- Given entries
►

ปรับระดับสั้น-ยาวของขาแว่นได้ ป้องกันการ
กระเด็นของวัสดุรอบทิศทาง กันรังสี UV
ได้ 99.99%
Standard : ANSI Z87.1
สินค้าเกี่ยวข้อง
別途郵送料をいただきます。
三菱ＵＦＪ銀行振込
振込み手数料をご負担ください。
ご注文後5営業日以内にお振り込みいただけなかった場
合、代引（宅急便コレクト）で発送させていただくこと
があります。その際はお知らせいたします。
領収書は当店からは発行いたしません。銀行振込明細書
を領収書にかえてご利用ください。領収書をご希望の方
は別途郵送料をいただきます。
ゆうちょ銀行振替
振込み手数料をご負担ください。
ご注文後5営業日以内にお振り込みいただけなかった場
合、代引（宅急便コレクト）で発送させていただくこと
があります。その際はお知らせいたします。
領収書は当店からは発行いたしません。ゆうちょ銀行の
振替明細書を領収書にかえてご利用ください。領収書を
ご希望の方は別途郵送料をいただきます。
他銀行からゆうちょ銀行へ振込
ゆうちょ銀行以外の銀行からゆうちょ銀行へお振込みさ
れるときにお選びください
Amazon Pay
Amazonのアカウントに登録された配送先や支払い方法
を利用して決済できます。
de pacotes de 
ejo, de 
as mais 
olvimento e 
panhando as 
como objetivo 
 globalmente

◄
►

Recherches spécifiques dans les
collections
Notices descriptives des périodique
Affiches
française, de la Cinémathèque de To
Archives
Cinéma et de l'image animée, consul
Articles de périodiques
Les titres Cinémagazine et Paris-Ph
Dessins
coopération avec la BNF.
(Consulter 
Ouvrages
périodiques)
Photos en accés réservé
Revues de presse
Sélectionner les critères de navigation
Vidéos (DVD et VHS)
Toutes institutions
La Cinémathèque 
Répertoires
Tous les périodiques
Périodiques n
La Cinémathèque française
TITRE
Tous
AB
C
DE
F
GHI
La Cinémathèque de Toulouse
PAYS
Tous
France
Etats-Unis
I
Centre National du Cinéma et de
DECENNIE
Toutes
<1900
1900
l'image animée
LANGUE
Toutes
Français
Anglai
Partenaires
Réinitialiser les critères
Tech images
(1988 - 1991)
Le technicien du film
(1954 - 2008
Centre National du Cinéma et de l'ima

◄

- Exercise brief
Look through the material for "National". Copy each line that has it.

- Exercise result
Centre National du Cinéma et de
Centre National du Cinéma et de l'ima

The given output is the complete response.